(Transcribed page contents)
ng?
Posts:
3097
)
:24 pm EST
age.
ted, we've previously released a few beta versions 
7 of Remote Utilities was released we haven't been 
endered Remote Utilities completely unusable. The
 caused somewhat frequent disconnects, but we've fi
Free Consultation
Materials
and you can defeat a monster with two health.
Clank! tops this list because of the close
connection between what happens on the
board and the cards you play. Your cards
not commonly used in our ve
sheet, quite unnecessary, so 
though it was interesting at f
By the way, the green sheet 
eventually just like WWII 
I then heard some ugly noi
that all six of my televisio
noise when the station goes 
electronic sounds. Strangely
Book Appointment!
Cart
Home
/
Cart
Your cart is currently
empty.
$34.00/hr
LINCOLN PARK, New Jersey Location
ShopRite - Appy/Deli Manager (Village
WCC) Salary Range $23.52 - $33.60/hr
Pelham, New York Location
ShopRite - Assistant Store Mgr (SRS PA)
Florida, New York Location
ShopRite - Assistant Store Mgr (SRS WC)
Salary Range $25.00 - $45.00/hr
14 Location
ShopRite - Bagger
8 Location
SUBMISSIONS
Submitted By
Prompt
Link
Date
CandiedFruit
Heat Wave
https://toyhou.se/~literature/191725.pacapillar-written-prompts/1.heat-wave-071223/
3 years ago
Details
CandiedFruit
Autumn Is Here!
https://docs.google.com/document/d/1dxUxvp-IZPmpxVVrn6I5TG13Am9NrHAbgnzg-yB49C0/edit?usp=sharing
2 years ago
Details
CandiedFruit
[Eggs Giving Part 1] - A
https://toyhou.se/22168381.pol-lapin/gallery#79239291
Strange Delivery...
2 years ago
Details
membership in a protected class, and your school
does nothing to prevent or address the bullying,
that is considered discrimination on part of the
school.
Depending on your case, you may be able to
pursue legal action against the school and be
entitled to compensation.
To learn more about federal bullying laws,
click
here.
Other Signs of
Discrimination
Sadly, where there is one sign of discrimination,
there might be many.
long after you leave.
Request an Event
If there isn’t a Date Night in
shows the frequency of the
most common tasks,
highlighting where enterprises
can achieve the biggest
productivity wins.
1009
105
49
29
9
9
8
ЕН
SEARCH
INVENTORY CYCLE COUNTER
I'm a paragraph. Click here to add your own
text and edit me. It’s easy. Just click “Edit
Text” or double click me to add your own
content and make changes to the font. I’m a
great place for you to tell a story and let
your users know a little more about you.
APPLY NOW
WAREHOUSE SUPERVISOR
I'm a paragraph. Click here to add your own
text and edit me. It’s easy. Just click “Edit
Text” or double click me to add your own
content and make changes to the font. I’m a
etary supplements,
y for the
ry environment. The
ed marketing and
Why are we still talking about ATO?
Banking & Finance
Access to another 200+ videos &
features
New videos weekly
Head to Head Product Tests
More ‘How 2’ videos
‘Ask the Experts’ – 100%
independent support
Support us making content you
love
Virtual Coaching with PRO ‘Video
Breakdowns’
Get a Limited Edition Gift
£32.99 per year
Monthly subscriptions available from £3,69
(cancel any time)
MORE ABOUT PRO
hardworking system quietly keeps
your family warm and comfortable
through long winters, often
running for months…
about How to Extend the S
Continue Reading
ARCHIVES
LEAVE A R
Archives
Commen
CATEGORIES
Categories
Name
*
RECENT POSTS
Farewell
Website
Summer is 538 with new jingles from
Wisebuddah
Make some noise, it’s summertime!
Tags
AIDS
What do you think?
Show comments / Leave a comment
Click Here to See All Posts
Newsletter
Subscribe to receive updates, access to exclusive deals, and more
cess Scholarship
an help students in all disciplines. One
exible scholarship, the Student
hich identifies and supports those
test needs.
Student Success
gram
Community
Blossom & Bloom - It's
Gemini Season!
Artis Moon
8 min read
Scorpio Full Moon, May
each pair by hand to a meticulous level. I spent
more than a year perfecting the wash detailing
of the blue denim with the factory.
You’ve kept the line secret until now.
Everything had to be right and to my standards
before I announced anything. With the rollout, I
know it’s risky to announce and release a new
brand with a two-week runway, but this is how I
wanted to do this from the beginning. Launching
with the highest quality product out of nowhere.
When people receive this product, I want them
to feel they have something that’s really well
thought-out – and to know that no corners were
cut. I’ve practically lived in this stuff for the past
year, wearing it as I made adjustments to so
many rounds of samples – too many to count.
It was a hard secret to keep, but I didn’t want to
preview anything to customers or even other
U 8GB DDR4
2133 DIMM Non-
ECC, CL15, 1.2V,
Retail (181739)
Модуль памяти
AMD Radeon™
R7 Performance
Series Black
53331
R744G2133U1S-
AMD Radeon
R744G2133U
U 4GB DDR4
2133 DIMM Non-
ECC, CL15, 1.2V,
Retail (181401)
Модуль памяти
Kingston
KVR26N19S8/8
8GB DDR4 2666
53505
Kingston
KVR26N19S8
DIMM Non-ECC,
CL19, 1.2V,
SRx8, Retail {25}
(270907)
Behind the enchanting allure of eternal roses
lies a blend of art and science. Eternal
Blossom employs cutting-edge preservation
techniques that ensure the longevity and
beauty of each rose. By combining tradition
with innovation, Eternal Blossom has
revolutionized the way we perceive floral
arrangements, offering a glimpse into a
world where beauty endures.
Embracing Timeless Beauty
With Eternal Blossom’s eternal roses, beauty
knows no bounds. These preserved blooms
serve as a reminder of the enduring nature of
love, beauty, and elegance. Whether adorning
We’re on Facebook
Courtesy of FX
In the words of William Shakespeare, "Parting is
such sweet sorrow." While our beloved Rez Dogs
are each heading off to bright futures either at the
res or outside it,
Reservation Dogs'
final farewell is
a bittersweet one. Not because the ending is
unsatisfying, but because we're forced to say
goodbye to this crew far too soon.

### Work item
An exact copy of the data, with every line intact, is the required answer.

### Reply
ng?
Posts:
3097
)
:24 pm EST
age.
ted, we've previously released a few beta versions 
7 of Remote Utilities was released we haven't been 
endered Remote Utilities completely unusable. The
 caused somewhat frequent disconnects, but we've fi
Free Consultation
Materials
and you can defeat a monster with two health.
Clank! tops this list because of the close
connection between what happens on the
board and the cards you play. Your cards
not commonly used in our ve
sheet, quite unnecessary, so 
though it was interesting at f
By the way, the green sheet 
eventually just like WWII 
I then heard some ugly noi
that all six of my televisio
noise when the station goes 
electronic sounds. Strangely
Book Appointment!
Cart
Home
/
Cart
Your cart is currently
empty.
$34.00/hr
LINCOLN PARK, New Jersey Location
ShopRite - Appy/Deli Manager (Village
WCC) Salary Range $23.52 - $33.60/hr
Pelham, New York Location
ShopRite - Assistant Store Mgr (SRS PA)
Florida, New York Location
ShopRite - Assistant Store Mgr (SRS WC)
Salary Range $25.00 - $45.00/hr
14 Location
ShopRite - Bagger
8 Location
SUBMISSIONS
Submitted By
Prompt
Link
Date
CandiedFruit
Heat Wave
https://toyhou.se/~literature/191725.pacapillar-written-prompts/1.heat-wave-071223/
3 years ago
Details
CandiedFruit
Autumn Is Here!
https://docs.google.com/document/d/1dxUxvp-IZPmpxVVrn6I5TG13Am9NrHAbgnzg-yB49C0/edit?usp=sharing
2 years ago
Details
CandiedFruit
[Eggs Giving Part 1] - A
https://toyhou.se/22168381.pol-lapin/gallery#79239291
Strange Delivery...
2 years ago
Details
membership in a protected class, and your school
does nothing to prevent or address the bullying,
that is considered discrimination on part of the
school.
Depending on your case, you may be able to
pursue legal action against the school and be
entitled to compensation.
To learn more about federal bullying laws,
click
here.
Other Signs of
Discrimination
Sadly, where there is one sign of discrimination,
there might be many.
long after you leave.
Request an Event
If there isn’t a Date Night in
shows the frequency of the
most common tasks,
highlighting where enterprises
can achieve the biggest
productivity wins.
1009
105
49
29
9
9
8
ЕН
SEARCH
INVENTORY CYCLE COUNTER
I'm a paragraph. Click here to add your own
text and edit me. It’s easy. Just click “Edit
Text” or double click me to add your own
content and make changes to the font. I’m a
great place for you to tell a story and let
your users know a little more about you.
APPLY NOW
WAREHOUSE SUPERVISOR
I'm a paragraph. Click here to add your own
text and edit me. It’s easy. Just click “Edit
Text” or double click me to add your own
content and make changes to the font. I’m a
etary supplements,
y for the
ry environment. The
ed marketing and
Why are we still talking about ATO?
Banking & Finance
Access to another 200+ videos &
features
New videos weekly
Head to Head Product Tests
More ‘How 2’ videos
‘Ask the Experts’ – 100%
independent support
Support us making content you
love
Virtual Coaching with PRO ‘Video
Breakdowns’
Get a Limited Edition Gift
£32.99 per year
Monthly subscriptions available from £3,69
(cancel any time)
MORE ABOUT PRO
hardworking system quietly keeps
your family warm and comfortable
through long winters, often
running for months…
about How to Extend the S
Continue Reading
ARCHIVES
LEAVE A R
Archives
Commen
CATEGORIES
Categories
Name
*
RECENT POSTS
Farewell
Website
Summer is 538 with new jingles from
Wisebuddah
Make some noise, it’s summertime!
Tags
AIDS
What do you think?
Show comments / Leave a comment
Click Here to See All Posts
Newsletter
Subscribe to receive updates, access to exclusive deals, and more
cess Scholarship
an help students in all disciplines. One
exible scholarship, the Student
hich identifies and supports those
test needs.
Student Success
gram
Community
Blossom & Bloom - It's
Gemini Season!
Artis Moon
8 min read
Scorpio Full Moon, May
each pair by hand to a meticulous level. I spent
more than a year perfecting the wash detailing
of the blue denim with the factory.
You’ve kept the line secret until now.
Everything had to be right and to my standards
before I announced anything. With the rollout, I
know it’s risky to announce and release a new
brand with a two-week runway, but this is how I
wanted to do this from the beginning. Launching
with the highest quality product out of nowhere.
When people receive this product, I want them
to feel they have something that’s really well
thought-out – and to know that no corners were
cut. I’ve practically lived in this stuff for the past
year, wearing it as I made adjustments to so
many rounds of samples – too many to count.
It was a hard secret to keep, but I didn’t want to
preview anything to customers or even other
U 8GB DDR4
2133 DIMM Non-
ECC, CL15, 1.2V,
Retail (181739)
Модуль памяти
AMD Radeon™
R7 Performance
Series Black
53331
R744G2133U1S-
AMD Radeon
R744G2133U
U 4GB DDR4
2133 DIMM Non-
ECC, CL15, 1.2V,
Retail (181401)
Модуль памяти
Kingston
KVR26N19S8/8
8GB DDR4 2666
53505
Kingston
KVR26N19S8
DIMM Non-ECC,
CL19, 1.2V,
SRx8, Retail {25}
(270907)
Behind the enchanting allure of eternal roses
lies a blend of art and science. Eternal
Blossom employs cutting-edge preservation
techniques that ensure the longevity and
beauty of each rose. By combining tradition
with innovation, Eternal Blossom has
revolutionized the way we perceive floral
arrangements, offering a glimpse into a
world where beauty endures.
Embracing Timeless Beauty
With Eternal Blossom’s eternal roses, beauty
knows no bounds. These preserved blooms
serve as a reminder of the enduring nature of
love, beauty, and elegance. Whether adorning
We’re on Facebook
Courtesy of FX
In the words of William Shakespeare, "Parting is
such sweet sorrow." While our beloved Rez Dogs
are each heading off to bright futures either at the
res or outside it,
Reservation Dogs'
final farewell is
a bittersweet one. Not because the ending is
unsatisfying, but because we're forced to say
goodbye to this crew far too soon.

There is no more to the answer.